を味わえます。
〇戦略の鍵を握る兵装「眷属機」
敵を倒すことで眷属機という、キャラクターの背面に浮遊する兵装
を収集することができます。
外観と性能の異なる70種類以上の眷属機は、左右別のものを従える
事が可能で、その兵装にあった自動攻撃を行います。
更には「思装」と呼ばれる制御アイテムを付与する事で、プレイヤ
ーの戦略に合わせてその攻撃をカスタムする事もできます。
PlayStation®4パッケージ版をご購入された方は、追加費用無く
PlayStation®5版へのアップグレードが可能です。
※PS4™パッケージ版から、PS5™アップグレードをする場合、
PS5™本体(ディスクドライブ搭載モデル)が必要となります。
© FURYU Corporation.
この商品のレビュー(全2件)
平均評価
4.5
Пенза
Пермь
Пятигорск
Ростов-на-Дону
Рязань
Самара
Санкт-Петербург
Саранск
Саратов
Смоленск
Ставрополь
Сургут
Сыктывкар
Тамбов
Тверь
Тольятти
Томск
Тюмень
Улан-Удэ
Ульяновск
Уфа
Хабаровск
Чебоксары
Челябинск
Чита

======

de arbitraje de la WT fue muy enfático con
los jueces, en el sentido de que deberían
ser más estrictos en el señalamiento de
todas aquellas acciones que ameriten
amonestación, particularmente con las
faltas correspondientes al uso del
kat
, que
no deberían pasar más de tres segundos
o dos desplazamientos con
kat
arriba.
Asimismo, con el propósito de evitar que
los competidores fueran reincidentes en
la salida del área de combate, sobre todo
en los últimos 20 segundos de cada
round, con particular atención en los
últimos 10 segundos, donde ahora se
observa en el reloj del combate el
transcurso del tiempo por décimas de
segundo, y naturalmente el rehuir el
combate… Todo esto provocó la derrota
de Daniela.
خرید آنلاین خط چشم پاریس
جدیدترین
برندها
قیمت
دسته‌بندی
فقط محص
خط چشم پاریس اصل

======

**WHAT TO DO:**
All lines above with "deberían" in them should be returned.

**THE COMPLETED TASK:**
los jueces, en el sentido de que deberían
no deberían pasar más de tres segundos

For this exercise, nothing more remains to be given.